Excerpted records Block Start

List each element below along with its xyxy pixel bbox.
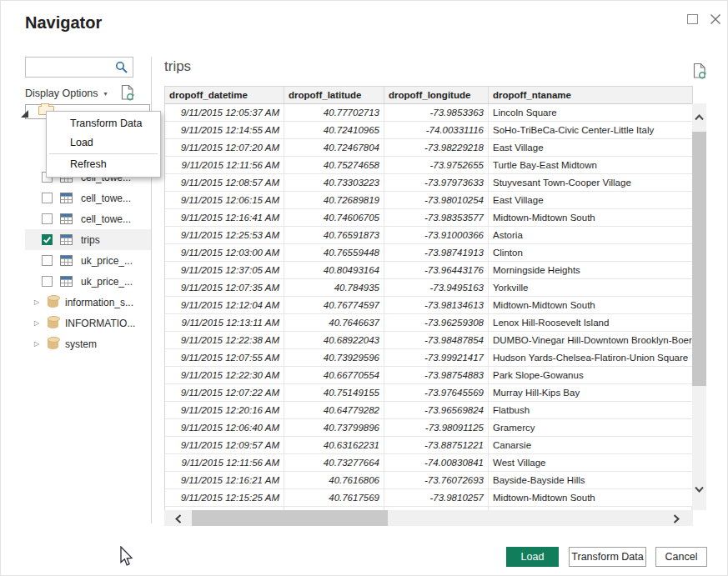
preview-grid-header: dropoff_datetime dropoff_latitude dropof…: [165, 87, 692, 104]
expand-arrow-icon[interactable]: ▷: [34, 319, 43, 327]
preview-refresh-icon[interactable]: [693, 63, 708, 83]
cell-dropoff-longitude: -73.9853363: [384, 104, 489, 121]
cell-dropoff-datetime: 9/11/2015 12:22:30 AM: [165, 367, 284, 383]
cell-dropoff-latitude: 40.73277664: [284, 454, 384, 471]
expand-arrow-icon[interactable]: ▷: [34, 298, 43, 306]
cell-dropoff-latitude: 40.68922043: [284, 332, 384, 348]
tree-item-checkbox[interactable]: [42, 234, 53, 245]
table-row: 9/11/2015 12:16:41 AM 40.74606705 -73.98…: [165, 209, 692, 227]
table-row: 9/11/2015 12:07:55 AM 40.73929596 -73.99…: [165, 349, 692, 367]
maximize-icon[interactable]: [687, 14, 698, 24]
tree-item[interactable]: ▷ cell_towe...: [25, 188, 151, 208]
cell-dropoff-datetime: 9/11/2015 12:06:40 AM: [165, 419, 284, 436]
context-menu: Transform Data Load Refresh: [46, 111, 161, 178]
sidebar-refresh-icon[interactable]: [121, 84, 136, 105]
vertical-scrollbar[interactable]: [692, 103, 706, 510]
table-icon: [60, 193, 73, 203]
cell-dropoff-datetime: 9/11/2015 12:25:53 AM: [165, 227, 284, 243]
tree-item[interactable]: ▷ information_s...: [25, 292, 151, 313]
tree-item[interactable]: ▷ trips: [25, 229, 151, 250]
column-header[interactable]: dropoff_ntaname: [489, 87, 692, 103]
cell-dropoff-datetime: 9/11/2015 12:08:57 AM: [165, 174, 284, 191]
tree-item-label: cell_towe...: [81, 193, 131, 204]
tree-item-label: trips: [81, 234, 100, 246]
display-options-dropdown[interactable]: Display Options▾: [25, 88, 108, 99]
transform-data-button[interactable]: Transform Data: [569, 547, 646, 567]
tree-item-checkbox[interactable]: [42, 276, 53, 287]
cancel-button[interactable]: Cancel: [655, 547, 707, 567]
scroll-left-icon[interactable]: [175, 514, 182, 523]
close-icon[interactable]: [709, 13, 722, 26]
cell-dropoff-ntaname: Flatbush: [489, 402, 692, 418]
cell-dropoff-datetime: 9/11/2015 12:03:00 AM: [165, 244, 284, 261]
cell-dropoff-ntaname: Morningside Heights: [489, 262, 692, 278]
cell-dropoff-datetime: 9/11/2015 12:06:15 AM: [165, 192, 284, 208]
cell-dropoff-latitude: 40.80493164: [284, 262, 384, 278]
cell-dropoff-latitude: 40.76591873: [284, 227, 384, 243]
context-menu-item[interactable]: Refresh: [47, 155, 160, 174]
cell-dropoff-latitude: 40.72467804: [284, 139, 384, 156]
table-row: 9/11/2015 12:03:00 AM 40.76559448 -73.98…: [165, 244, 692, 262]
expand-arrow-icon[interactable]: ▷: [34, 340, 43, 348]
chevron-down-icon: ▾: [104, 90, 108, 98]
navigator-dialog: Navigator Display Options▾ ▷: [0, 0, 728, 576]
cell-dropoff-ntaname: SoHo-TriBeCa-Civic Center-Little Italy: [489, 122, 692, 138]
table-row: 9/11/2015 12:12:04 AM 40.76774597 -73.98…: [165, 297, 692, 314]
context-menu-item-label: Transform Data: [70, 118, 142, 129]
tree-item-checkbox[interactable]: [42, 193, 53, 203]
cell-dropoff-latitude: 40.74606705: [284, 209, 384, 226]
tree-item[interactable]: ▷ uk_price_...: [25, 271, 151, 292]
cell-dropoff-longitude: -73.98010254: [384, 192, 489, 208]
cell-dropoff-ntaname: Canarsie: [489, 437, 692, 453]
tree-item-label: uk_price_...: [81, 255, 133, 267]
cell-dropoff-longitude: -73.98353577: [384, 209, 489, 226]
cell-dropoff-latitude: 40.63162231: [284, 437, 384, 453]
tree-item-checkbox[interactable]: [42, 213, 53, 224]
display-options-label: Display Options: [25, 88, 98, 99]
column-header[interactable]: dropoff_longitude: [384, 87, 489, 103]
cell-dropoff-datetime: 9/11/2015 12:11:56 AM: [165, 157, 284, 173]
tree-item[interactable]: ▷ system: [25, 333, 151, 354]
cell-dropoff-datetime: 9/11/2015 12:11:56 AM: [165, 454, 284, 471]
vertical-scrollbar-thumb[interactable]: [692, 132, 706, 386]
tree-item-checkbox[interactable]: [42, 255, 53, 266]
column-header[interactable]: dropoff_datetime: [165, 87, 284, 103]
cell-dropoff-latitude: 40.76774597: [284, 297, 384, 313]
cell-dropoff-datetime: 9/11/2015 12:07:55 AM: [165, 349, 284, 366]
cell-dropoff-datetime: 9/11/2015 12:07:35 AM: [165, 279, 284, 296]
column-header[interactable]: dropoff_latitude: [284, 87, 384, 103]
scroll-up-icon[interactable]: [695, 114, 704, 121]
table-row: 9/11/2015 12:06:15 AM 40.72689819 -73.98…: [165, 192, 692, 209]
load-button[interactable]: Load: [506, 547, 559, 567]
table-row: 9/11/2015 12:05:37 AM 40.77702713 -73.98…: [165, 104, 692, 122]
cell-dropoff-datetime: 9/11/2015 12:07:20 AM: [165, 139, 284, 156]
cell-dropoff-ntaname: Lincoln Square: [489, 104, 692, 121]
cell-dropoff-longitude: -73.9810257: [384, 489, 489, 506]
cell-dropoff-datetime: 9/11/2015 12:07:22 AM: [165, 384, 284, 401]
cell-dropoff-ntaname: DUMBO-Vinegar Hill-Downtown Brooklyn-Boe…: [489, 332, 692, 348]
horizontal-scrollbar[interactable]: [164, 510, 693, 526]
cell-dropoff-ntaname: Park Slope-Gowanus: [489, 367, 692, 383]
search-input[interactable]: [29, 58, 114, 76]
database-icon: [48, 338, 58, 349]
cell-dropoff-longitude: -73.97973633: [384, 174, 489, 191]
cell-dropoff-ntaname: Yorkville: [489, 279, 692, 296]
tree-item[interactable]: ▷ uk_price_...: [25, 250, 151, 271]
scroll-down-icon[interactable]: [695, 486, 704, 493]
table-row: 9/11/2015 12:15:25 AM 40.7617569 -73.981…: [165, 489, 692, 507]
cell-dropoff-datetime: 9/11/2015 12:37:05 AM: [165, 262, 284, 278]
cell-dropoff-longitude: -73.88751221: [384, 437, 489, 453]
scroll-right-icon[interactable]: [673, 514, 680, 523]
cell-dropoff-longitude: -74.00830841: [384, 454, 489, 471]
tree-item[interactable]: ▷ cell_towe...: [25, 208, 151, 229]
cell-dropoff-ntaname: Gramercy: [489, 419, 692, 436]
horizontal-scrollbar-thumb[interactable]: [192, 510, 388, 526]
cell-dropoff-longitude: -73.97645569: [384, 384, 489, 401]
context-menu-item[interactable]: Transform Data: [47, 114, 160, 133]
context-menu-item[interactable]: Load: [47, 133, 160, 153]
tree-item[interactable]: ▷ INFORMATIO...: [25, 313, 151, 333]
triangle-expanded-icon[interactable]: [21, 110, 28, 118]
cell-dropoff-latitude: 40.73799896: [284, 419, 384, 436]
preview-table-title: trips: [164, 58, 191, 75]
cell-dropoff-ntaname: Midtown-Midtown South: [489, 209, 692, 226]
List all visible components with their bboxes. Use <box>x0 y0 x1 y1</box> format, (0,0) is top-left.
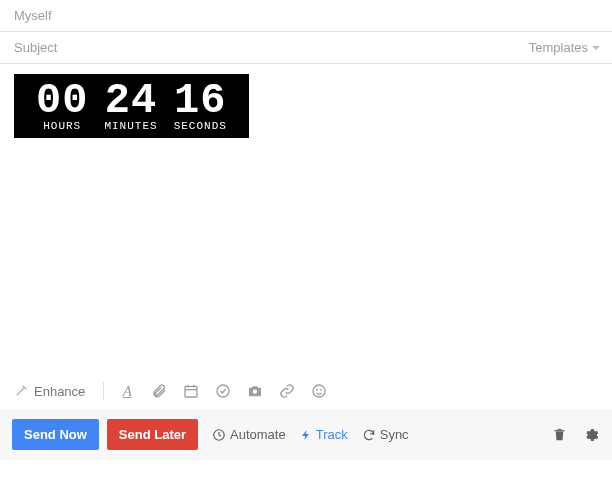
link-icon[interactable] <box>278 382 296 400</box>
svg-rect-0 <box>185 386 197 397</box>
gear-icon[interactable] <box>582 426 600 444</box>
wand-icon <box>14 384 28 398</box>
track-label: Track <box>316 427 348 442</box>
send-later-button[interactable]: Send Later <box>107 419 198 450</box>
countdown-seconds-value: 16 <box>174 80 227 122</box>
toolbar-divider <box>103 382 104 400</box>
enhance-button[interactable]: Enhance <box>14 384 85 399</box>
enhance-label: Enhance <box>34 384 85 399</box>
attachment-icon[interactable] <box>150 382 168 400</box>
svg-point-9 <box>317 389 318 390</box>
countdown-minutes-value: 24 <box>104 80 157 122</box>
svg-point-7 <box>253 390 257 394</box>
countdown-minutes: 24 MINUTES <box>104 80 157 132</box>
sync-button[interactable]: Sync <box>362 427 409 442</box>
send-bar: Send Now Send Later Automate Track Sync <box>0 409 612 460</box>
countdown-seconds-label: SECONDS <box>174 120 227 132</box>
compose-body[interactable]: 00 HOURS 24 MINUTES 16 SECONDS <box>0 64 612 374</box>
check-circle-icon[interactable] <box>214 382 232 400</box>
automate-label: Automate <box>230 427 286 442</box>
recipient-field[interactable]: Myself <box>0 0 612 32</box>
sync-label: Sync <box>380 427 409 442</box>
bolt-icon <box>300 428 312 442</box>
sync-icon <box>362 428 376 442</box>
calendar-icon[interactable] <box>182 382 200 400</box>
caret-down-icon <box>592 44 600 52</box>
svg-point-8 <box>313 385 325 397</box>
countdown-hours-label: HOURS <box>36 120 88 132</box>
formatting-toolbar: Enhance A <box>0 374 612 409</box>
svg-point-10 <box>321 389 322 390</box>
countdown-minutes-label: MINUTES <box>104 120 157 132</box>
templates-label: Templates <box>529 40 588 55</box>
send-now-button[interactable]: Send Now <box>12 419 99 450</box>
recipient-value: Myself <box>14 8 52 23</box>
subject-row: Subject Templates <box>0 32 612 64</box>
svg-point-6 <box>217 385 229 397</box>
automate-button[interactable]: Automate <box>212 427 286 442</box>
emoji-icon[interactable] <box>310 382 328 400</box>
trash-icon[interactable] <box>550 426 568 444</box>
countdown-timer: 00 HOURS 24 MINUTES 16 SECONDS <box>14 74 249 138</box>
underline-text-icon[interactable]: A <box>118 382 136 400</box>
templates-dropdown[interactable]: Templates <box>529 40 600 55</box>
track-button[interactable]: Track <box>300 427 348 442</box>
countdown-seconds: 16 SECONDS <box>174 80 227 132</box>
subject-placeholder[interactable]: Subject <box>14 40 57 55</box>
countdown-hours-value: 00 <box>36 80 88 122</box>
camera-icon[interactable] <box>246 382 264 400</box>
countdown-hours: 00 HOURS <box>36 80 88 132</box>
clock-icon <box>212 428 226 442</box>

Excerpted records Block End

> **Task objective**:
Your reply must be one number, namely how many lines of the material above contain the string "Transform".

> **Written response**:
4